Finance and the Good Society
by Robert Shiller
Princeton University Press, $24.95 (cloth)

In January, the Economist published a cover titled “Save the City,” portraying bankers in London—specifically, the City of London, Britain’s Wall Street—as latter-day Churchills fending off a blitzkrieg of misguided critics. Its writers praised financiers for performing vital roles in society. One columnist sternly warned against “demonizing bankers,” lest they decamp to Dubai or Singapore.

What a difference six months makes. In July the same magazine featured the stark cover title “Banksters” and ran an editorial on “The Rotten Heart of Finance.”

Scandals had proliferated in the first half of 2012: tax-evasion, money laundering, racial discrimination, illegal foreclosures, bond bid-rigging, and, of course, reckless trading. But what finally pushed the editors over the edge was the manipulation of the London Interbank Offered Rate, or Libor—a key interest rate for numerous financial transactions. A trove of emails from Barclays employees revealed lies and self-dealing.

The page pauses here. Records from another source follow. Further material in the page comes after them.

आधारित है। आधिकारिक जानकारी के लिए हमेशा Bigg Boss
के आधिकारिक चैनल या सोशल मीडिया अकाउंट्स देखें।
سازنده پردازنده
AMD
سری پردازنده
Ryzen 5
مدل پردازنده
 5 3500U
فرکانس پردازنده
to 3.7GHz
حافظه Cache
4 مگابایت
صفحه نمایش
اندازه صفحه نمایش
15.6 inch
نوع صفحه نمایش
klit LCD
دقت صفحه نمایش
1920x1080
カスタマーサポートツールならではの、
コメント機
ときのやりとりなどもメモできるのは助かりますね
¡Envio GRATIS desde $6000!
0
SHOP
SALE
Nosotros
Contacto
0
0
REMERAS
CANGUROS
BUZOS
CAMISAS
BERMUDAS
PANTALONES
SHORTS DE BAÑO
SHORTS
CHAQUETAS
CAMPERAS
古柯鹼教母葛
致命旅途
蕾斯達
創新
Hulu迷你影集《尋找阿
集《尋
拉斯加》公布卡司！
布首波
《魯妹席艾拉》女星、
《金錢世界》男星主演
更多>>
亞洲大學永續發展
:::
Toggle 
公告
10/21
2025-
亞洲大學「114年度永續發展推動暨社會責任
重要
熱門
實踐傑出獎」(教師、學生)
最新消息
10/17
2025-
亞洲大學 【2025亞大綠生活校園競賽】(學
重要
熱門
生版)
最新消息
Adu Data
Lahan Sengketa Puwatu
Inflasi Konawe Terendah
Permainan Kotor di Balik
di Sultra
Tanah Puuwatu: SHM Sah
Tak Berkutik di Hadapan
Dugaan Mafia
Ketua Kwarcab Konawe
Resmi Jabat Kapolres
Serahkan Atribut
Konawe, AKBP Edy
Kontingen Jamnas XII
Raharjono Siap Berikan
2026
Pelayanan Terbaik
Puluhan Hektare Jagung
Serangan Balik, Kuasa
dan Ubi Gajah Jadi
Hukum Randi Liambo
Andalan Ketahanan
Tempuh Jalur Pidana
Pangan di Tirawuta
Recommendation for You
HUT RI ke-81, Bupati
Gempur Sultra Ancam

Taken individually, each scandal can be explained away as the deviance of a “bad apple.” Together, they suggest that modern finance itself is rotten. Corruption has become so endemic that the very possibility of ethical bankers has come into question. As former prosecutor Neil Barofsky puts it in Bailout, “The incentives are to cheat, and cheating is profitable because there are no consequences.”

In his new book Finance and the Good Society, Robert Shiller tries to restore faith in the financial system. Though he chides greedy corporate titans, he earnestly reminds us of the good they can do. He also offers a balanced account of financial regulation, explaining where government intervention is essential and why some aspects of the Dodd-Frank financial-reform law are unlikely to work.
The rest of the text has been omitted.